Saved data entries
------------------------------------------------------------
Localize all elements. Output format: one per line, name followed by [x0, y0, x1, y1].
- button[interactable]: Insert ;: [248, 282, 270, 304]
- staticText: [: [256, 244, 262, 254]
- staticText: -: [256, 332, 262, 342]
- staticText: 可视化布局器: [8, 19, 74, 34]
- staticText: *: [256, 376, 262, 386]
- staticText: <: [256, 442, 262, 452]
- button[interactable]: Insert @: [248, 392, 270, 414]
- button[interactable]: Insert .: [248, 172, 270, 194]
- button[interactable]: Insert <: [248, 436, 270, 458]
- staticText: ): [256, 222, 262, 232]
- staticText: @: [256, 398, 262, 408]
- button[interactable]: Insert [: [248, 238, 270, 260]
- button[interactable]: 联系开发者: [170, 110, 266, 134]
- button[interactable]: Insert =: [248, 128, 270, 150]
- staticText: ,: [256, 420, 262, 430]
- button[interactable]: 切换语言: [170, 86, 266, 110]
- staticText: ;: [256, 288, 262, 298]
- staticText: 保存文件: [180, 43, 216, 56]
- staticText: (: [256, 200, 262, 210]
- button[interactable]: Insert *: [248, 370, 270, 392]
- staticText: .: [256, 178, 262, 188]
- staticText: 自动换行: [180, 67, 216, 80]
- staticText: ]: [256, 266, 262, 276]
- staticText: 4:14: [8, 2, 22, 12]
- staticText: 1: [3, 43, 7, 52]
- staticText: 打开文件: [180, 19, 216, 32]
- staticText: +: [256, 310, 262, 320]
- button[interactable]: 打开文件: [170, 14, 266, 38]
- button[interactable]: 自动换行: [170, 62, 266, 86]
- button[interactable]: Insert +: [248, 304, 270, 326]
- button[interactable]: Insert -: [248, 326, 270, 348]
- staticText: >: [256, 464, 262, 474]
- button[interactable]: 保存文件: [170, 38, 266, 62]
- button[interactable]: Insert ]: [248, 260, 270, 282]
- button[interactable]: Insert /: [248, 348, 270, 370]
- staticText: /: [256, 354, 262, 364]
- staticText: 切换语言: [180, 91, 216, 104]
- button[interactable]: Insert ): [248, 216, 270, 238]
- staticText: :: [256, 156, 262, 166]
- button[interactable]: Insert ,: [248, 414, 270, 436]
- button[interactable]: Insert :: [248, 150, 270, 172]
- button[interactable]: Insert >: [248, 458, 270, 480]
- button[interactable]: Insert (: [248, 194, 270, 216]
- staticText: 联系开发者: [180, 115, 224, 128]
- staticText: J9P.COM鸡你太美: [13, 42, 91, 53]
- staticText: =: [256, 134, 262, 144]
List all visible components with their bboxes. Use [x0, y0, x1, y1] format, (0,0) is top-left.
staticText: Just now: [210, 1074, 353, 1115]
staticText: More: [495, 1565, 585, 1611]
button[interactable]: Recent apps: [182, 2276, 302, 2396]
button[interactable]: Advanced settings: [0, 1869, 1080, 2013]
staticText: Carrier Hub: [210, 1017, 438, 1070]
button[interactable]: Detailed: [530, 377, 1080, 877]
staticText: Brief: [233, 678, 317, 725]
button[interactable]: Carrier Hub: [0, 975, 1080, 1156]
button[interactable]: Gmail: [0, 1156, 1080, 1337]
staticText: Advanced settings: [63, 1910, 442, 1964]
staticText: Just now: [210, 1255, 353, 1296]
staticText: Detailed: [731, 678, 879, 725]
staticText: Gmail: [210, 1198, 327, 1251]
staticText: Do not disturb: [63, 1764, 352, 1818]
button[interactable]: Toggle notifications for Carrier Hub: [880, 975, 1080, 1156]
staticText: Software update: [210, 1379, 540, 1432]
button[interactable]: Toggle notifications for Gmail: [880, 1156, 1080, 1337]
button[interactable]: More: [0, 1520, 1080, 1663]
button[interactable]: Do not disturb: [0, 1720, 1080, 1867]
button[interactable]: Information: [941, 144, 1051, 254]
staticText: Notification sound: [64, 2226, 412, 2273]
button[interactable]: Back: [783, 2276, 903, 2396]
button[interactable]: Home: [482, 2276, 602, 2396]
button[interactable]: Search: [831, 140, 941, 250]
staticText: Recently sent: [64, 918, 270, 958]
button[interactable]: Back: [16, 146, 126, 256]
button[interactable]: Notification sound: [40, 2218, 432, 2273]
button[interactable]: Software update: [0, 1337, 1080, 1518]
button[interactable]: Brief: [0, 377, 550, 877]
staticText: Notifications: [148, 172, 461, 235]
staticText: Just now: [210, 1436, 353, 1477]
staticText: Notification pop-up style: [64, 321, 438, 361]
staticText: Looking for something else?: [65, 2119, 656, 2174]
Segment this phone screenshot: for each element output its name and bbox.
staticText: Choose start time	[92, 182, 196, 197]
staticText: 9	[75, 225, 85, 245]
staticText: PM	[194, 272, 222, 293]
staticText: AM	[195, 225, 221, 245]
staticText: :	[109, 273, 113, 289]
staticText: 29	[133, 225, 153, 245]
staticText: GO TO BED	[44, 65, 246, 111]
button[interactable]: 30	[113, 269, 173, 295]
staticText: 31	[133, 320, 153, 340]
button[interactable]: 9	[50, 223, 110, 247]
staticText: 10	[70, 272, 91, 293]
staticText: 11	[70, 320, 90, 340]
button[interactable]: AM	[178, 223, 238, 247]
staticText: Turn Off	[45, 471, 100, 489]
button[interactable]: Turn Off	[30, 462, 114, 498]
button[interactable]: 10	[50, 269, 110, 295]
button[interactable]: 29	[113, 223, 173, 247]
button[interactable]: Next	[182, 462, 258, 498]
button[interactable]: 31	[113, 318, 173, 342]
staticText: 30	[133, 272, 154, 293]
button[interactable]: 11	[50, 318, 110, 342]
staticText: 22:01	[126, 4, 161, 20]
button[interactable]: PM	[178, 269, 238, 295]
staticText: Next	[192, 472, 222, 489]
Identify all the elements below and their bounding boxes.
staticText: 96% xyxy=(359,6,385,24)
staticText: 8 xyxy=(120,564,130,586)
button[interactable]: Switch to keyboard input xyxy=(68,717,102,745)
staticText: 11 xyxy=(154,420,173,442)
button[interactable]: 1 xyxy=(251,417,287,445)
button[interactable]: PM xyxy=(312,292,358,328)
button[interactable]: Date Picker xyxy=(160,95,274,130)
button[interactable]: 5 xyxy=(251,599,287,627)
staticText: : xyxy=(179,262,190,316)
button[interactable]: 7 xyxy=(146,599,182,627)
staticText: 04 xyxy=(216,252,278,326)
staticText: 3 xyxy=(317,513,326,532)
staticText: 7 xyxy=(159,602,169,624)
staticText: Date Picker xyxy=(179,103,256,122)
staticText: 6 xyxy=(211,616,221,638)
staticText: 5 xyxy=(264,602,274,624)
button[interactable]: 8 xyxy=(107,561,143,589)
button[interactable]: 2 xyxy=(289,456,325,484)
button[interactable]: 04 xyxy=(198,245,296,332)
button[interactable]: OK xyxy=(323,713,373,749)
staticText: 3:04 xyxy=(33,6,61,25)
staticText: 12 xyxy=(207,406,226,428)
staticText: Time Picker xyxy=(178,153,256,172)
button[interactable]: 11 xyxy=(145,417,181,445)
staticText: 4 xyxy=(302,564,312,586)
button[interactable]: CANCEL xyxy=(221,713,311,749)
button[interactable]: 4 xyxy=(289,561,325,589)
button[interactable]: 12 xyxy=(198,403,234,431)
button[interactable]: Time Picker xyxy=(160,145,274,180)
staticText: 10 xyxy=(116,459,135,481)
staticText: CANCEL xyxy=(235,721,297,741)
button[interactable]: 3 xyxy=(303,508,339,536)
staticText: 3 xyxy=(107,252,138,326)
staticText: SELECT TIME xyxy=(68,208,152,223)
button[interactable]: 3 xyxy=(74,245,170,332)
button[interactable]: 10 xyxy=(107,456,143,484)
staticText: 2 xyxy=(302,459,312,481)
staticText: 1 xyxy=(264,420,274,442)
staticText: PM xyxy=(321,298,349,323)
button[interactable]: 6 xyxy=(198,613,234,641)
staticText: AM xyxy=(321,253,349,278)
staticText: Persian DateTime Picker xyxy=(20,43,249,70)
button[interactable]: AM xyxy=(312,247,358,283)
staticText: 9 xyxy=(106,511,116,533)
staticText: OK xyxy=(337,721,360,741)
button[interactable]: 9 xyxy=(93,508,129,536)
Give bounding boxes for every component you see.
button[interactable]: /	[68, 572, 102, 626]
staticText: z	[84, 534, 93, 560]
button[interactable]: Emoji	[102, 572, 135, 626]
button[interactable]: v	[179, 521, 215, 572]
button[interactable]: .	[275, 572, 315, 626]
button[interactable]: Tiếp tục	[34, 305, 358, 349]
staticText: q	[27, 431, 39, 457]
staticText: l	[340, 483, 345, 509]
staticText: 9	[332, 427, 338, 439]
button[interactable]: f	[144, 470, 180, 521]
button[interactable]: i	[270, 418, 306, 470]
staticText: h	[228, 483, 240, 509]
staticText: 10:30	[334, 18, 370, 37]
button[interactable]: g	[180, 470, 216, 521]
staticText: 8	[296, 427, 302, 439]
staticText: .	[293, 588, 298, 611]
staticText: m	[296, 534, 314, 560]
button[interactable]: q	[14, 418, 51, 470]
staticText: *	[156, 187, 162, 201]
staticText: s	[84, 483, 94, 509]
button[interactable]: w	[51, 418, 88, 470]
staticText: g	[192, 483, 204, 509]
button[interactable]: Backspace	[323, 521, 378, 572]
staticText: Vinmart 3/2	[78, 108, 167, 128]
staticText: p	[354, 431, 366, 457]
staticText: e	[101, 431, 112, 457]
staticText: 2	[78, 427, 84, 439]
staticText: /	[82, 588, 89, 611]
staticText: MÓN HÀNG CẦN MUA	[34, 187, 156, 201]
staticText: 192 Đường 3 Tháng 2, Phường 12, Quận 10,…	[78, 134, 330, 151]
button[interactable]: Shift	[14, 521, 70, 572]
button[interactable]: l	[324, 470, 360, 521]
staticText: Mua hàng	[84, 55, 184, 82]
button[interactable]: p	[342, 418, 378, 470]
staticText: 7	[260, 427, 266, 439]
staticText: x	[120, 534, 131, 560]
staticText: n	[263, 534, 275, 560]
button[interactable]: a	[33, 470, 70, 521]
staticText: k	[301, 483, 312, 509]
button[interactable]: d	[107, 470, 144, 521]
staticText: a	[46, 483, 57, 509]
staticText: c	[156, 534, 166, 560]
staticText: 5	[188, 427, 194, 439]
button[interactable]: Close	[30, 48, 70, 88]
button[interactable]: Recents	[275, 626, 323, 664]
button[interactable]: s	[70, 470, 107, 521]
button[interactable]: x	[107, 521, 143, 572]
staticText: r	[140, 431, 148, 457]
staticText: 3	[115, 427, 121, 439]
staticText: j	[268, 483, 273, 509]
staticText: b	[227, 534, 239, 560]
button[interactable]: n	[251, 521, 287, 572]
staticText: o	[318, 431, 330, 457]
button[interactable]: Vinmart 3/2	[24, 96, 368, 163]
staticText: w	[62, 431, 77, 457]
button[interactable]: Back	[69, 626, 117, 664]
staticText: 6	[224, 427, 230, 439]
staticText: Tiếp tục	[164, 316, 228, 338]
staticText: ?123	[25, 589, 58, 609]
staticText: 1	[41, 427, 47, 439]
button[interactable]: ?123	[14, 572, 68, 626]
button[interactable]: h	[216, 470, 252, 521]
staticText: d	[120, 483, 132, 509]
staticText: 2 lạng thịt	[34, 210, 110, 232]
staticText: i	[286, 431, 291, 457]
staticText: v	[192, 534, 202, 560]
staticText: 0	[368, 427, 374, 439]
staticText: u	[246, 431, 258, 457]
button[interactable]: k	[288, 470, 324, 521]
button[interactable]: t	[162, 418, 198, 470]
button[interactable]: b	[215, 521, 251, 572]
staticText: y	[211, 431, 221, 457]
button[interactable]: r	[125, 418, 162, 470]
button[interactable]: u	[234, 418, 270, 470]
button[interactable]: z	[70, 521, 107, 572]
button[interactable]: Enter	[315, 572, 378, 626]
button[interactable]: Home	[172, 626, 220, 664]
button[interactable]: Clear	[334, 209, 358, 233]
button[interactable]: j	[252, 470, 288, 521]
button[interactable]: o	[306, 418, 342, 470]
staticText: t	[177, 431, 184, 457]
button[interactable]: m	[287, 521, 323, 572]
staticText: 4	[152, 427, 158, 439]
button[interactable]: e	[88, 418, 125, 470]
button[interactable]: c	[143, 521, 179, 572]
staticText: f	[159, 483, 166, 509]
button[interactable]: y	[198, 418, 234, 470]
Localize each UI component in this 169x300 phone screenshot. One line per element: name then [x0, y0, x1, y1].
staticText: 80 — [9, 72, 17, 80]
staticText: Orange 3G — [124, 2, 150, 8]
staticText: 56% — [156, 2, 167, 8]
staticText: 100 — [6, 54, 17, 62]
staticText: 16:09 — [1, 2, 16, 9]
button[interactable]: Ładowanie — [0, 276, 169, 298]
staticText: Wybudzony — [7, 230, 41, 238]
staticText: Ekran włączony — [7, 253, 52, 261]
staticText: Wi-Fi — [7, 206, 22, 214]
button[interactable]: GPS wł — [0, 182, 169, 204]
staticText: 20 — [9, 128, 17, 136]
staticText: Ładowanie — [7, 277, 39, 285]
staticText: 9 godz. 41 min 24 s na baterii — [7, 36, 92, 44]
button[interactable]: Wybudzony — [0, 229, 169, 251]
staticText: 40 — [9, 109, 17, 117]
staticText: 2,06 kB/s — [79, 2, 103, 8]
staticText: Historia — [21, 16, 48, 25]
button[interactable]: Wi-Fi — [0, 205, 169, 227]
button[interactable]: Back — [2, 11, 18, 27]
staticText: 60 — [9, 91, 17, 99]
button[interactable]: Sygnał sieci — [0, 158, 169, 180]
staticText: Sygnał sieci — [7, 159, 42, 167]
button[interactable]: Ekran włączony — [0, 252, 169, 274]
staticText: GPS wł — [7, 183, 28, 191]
------------------------------------------------------------
REQUIRED WORK
Every line that contains the string "update" should be copied from the records.

RESPONSE TO THIS TASK
staticText: Software update: [210, 1379, 540, 1432]
button[interactable]: Software update: [0, 1337, 1080, 1518]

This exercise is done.